Table of Contents

Re-entry Information
Signs of Reverse Culture Shock
Tips For Coping With Re-entry

Re-entry Information

Now that you're back…
Studying overseas was undoubtedly one of the most academic and culturally enriching experiences of your life. It is an experience that will forever change how you view the world and how you interact with it. It is vital that you find ways to use this experience in your life at home, both to make the most of your own experience and to share your experience with those around you in order to change their lives.

The key is to achieve an ideal balance of reconnecting with your life back at home, while at the same time staying in touch with your new experiences abroad.

Signs of Reverse Culture Shock

Your reactions to re-entry may vary, and may include one or more of the following:

  • Restlessness
  • Depression
  • Reverse homesickness
  • Changes in goals and priorities
  • Negativity or intolerance towards the your home country including behavior, attitudes, customs, and common social practice

No matter how much time you spent abroad, you will experience differences in yourself, your family and friends, and your surroundings upon your return home. At times, you may feel that no one understands how you've changed, and it may be difficult for you to realize that life has not only changed for you, but it has also changed for your friends and family. All of these things can make you feel a little out of place at home.

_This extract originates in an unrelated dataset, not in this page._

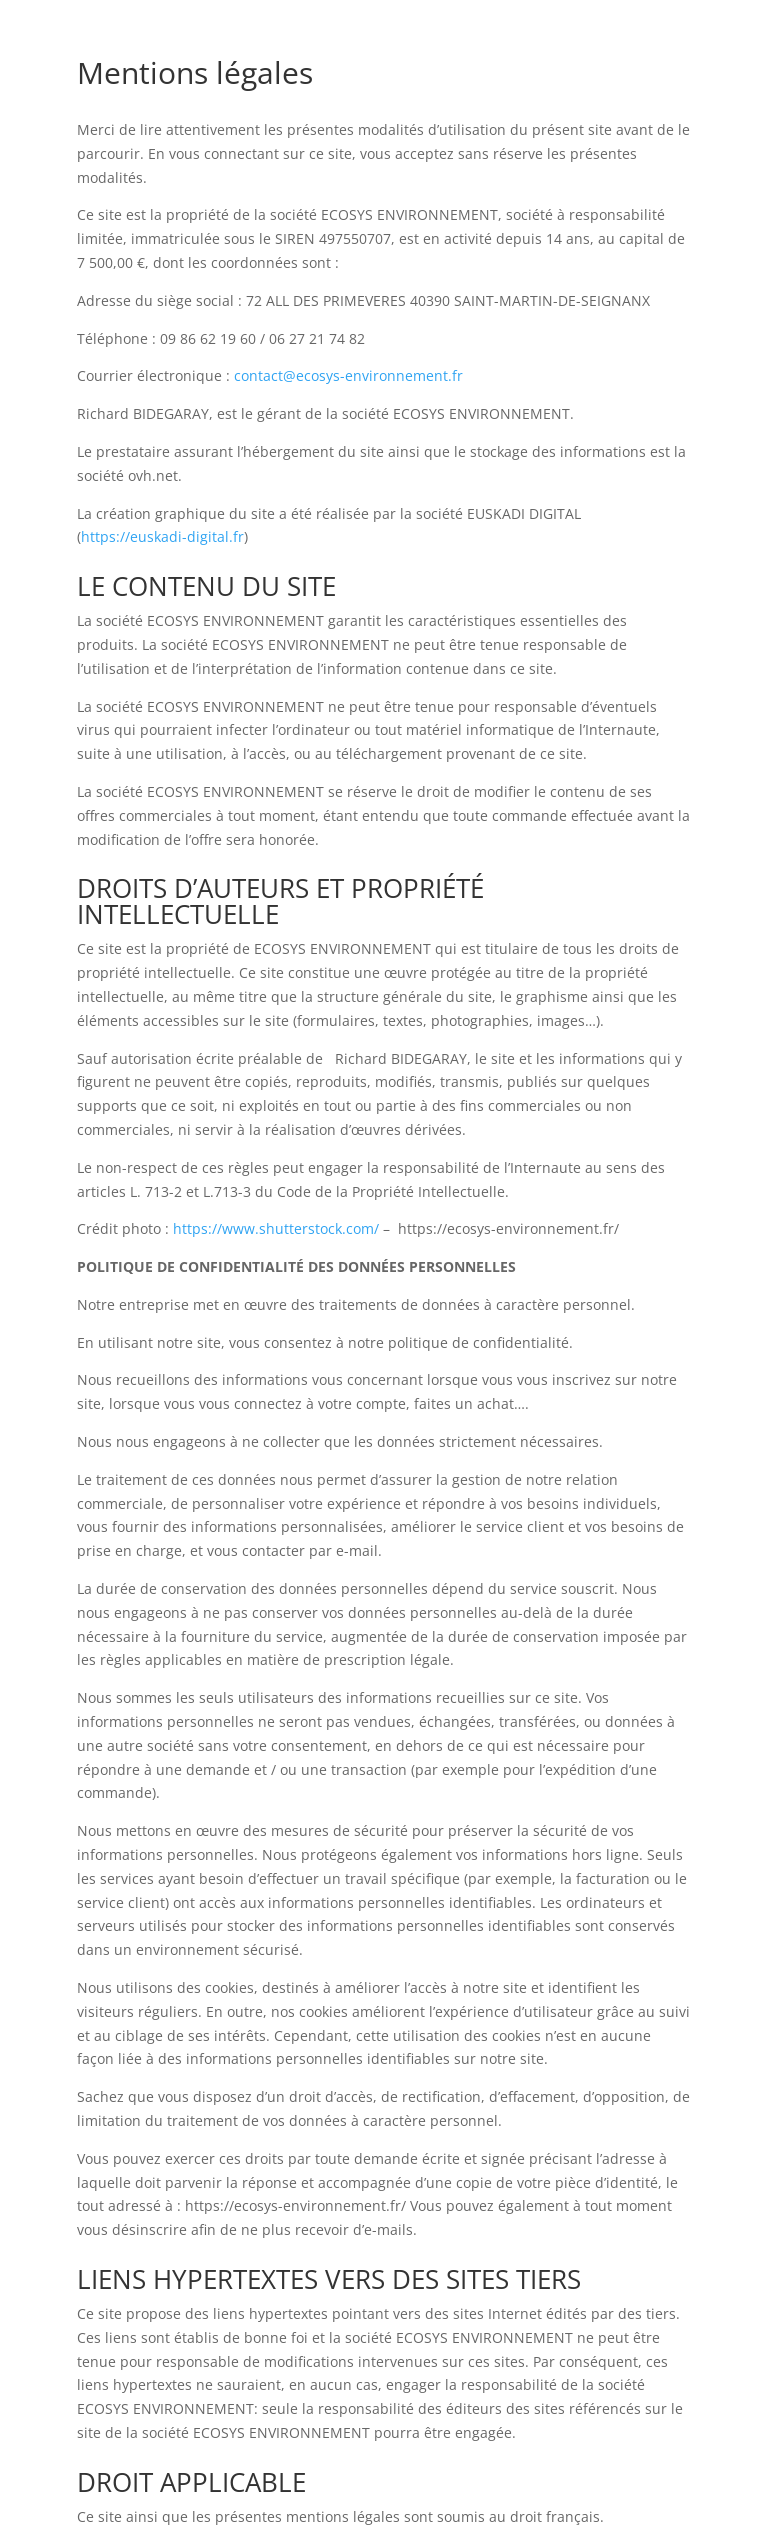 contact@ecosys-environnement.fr (348, 375)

This process is much like the cultural adjustment you experienced when you first went abroad, only in reverse. Similar to having to adjust when you go to another country, you must make some adjustments coming home as well. The coping skills and strategies that were successful in helping you adjust to your host culture will be just as helpful coming home: get involved, identify a support group of other study abroad students, suspend judgment until you understand a situation, and always, always keep a sense of humor.

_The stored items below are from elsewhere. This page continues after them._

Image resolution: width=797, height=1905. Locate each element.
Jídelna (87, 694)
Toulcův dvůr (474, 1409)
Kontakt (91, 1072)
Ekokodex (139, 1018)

Tips For Coping With Re-entry

  • Continue writing in the journal that you used abroad, or purchase one if you have not yet done so.
  • Know that you're not alone in your feelings. Most students experience the discomforts of re-entry, although degrees of severity differ greatly.
  • Learn to share your experience in small doses.
  • Don't forget to ask friends and family about their lives while you were away. Others could have had valuable growing experiences at home during your absence, so talk with them about what has changed and let them know you are interested in their lives.
  • Talk to both former and future study abroad students on your campus.
  • Befriend international students on campus.
  • Stay in touch with the people you met while studying abroad.
  • Go to an elementary, middle, or high school language class and do a presentation about your time abroad.
  • Seek out opportunities in your community.